Instructions to follow: Lines with the word "chevron" are the ones wanted. Copy each of them from the entries below.

Document understanding data
═══
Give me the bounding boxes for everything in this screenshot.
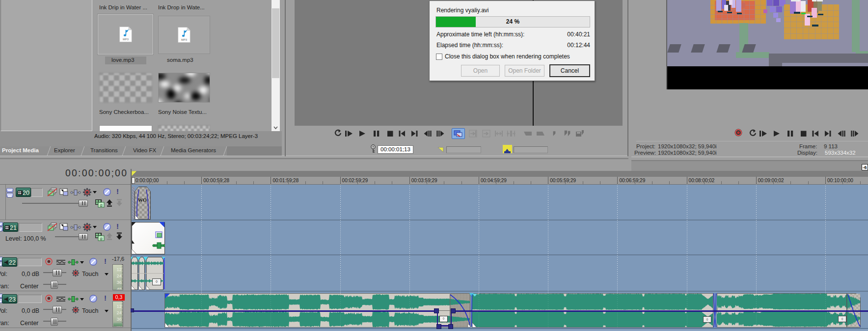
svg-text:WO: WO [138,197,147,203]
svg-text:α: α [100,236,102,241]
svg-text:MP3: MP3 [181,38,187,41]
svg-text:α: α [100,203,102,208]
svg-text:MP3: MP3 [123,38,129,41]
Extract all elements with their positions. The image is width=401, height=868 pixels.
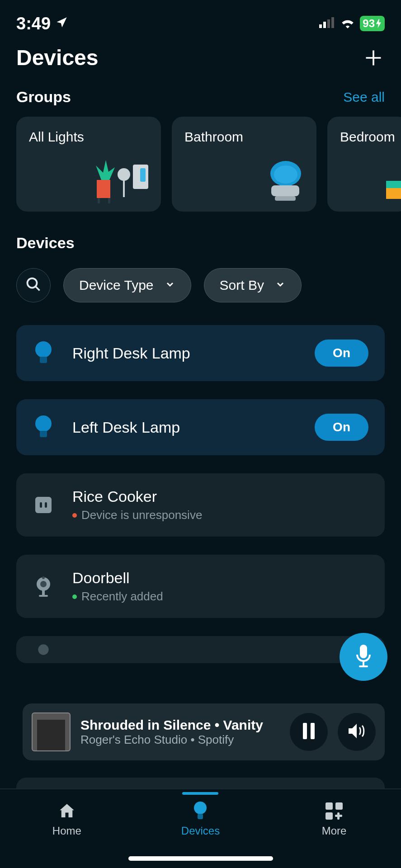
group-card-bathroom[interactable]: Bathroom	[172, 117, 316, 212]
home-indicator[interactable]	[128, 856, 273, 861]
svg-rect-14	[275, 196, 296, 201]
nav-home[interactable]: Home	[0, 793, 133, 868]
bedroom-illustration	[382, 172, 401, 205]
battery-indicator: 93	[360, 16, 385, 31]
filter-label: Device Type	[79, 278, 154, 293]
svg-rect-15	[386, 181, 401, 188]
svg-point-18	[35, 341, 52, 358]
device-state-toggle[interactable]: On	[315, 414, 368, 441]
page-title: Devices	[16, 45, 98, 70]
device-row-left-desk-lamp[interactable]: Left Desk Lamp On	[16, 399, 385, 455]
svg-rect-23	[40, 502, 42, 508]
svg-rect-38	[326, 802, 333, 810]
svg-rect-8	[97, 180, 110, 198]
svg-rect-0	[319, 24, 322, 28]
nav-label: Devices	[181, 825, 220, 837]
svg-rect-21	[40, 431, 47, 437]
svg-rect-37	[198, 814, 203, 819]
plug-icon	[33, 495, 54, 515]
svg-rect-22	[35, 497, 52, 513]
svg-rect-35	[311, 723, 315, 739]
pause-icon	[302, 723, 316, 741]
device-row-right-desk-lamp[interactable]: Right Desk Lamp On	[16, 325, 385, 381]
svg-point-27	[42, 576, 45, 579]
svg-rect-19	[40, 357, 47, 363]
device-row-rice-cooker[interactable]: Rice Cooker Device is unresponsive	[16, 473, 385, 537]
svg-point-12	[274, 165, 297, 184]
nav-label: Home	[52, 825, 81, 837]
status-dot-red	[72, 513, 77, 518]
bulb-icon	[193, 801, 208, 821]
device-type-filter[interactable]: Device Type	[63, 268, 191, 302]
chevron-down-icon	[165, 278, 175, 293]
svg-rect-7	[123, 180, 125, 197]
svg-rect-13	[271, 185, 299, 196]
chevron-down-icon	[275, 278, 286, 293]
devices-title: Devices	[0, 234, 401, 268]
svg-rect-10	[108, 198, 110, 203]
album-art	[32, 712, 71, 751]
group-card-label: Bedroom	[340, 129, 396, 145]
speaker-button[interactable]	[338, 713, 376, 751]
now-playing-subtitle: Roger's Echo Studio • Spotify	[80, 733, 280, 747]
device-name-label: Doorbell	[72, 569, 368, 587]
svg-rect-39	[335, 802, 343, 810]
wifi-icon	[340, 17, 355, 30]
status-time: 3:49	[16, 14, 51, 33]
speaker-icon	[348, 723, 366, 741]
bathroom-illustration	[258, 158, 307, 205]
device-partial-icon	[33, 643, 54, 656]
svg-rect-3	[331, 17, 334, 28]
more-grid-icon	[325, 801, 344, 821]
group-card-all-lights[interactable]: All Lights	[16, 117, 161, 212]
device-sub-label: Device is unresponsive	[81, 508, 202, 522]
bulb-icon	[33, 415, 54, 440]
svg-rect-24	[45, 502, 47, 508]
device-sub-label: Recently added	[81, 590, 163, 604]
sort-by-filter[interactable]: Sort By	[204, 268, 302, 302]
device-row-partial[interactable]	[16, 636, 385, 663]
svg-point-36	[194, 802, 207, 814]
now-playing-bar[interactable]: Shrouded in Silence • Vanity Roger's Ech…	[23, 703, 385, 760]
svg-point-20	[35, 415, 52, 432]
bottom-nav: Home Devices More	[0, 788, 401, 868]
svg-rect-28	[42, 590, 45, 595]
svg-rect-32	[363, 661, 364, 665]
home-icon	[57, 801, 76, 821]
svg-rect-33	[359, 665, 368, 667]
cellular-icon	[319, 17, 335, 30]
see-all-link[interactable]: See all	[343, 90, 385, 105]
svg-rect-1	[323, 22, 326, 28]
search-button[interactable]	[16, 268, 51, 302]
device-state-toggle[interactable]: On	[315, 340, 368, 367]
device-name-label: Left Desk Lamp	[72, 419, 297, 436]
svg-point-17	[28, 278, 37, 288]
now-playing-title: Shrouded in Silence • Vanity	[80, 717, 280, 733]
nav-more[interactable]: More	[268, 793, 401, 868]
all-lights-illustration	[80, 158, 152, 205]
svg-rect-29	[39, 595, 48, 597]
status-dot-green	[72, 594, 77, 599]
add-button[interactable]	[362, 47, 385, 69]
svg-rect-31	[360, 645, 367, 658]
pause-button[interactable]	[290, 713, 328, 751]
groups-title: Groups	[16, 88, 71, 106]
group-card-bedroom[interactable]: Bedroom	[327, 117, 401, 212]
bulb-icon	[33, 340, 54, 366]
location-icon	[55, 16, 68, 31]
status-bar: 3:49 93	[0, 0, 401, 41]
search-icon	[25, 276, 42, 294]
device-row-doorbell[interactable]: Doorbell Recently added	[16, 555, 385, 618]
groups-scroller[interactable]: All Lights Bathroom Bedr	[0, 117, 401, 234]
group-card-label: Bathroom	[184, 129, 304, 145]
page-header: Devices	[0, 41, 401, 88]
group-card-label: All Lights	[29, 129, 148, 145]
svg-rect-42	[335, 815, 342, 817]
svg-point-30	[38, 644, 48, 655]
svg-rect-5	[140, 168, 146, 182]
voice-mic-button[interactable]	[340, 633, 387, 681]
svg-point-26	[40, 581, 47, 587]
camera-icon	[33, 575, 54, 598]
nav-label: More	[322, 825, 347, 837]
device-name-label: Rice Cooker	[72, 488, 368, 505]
═══
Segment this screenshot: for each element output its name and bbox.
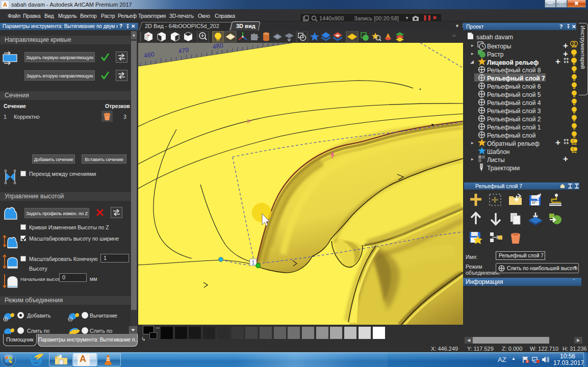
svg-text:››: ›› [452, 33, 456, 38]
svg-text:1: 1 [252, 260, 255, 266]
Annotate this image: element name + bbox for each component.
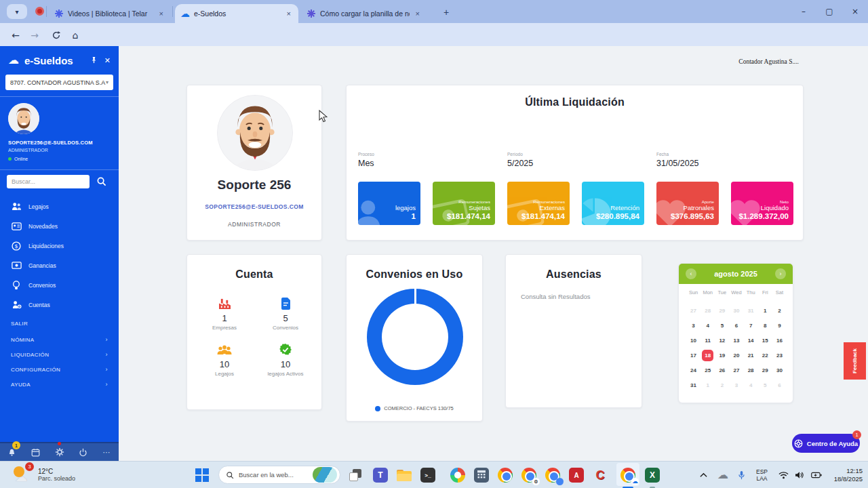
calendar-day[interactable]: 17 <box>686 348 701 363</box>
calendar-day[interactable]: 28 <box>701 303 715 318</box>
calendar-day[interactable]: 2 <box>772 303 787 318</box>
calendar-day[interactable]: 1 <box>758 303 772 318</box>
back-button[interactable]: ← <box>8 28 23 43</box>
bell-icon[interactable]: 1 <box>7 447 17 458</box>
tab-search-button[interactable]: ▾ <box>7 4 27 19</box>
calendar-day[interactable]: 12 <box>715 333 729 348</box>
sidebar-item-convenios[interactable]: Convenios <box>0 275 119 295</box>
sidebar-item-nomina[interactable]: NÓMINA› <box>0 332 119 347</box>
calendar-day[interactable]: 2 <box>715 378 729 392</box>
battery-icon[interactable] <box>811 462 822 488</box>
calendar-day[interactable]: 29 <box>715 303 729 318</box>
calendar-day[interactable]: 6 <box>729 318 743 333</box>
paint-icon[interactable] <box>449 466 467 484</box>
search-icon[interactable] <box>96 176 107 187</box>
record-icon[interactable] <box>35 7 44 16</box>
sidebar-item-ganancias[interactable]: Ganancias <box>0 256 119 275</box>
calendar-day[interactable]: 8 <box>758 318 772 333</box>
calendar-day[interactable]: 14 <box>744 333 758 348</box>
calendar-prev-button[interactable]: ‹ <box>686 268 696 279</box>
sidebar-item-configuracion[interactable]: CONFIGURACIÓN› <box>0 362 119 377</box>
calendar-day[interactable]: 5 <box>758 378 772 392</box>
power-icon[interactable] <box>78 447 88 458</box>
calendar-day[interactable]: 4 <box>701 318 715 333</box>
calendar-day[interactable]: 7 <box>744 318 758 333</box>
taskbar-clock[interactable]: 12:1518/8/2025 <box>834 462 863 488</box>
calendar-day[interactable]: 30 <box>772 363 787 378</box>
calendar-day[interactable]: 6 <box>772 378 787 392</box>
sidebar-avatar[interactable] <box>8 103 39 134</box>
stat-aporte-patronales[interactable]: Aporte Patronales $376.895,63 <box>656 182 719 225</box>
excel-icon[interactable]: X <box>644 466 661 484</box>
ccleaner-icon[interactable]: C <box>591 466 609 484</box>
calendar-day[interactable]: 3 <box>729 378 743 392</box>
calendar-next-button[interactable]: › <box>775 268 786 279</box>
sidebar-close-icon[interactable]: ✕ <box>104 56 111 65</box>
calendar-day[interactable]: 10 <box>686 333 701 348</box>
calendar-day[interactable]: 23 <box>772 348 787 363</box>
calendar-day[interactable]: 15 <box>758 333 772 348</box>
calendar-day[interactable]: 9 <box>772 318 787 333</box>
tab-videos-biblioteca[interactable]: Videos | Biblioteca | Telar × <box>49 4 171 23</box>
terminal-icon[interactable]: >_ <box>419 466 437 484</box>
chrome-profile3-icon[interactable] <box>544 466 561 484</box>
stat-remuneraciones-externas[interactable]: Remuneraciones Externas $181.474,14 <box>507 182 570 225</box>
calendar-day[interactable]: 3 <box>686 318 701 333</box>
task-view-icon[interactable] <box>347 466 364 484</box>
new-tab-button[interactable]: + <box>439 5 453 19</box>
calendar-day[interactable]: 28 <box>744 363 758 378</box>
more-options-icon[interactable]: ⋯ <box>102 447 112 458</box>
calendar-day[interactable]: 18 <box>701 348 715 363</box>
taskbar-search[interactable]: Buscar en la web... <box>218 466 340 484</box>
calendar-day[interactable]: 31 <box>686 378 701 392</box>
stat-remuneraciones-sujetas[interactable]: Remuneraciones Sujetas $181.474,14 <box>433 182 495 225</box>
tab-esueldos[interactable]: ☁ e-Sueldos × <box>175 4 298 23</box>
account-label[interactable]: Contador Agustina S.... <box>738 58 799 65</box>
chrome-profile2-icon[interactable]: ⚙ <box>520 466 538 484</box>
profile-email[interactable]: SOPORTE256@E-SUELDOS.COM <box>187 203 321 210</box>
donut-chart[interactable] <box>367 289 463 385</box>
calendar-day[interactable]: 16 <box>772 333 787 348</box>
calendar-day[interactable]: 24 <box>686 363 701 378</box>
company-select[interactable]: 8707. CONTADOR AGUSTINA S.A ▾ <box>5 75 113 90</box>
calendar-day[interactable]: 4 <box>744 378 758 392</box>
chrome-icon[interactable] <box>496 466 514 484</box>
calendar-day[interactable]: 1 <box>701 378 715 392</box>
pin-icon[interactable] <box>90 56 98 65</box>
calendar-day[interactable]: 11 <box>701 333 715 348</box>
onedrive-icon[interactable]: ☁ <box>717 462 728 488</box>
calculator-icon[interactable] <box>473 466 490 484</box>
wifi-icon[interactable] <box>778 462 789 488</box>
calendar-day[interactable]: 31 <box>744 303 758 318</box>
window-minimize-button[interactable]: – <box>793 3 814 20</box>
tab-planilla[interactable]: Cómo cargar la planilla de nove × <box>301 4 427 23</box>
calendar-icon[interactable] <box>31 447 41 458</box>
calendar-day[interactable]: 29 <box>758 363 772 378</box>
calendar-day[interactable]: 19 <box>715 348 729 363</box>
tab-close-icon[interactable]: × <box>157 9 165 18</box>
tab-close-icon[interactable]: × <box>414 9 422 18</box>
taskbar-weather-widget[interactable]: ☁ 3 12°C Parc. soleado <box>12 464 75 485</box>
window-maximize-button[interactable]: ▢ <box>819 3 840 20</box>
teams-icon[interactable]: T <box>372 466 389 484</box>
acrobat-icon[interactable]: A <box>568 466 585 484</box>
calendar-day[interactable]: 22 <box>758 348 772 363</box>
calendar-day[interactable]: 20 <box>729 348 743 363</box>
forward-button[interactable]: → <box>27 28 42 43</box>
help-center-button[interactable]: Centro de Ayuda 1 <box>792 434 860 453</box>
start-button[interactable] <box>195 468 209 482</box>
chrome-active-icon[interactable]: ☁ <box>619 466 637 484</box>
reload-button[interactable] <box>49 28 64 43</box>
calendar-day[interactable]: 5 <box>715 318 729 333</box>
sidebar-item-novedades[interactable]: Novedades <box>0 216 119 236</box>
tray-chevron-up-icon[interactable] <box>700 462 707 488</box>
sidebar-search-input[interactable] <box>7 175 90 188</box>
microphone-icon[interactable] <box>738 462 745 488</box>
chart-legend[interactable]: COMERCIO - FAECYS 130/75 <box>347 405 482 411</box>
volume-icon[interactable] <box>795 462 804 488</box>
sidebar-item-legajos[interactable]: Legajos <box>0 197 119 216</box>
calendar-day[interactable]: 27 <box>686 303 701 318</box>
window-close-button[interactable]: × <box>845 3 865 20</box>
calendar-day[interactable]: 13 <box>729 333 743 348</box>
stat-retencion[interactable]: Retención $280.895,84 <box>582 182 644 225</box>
═══
Exercise solution:
chevron-down-icon	[165, 278, 175, 293]
chevron-down-icon	[275, 278, 286, 293]
tray-chevron-up-icon[interactable] <box>700 462 707 488</box>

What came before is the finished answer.